WHAT YOU ARE ASKED TO DO: Select the lines below containing the word "issue".

══ RECORDS TO USE ══

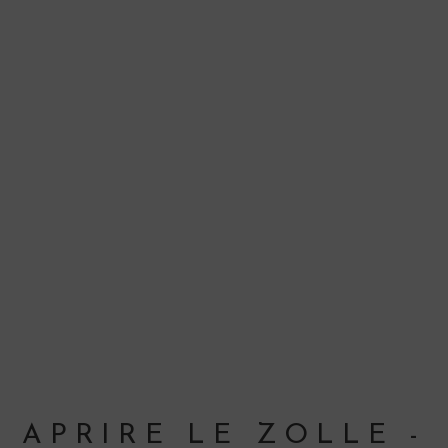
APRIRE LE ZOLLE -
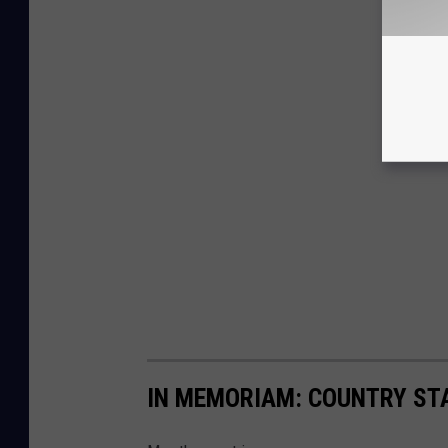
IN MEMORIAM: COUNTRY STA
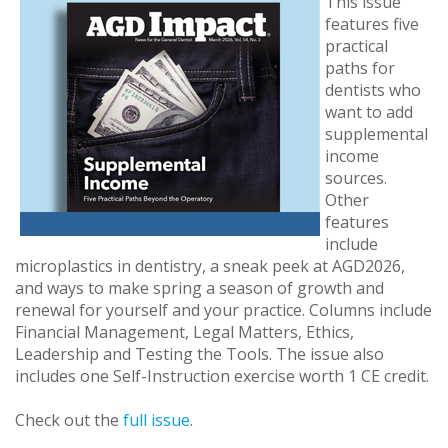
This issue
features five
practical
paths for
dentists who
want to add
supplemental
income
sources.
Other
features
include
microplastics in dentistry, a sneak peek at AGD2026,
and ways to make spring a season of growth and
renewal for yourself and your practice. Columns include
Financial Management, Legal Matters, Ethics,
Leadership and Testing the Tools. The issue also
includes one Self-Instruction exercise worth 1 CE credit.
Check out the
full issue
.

═══

ANSWER TO THIS EXERCISE:
This issue
Leadership and Testing the Tools. The issue also
full issue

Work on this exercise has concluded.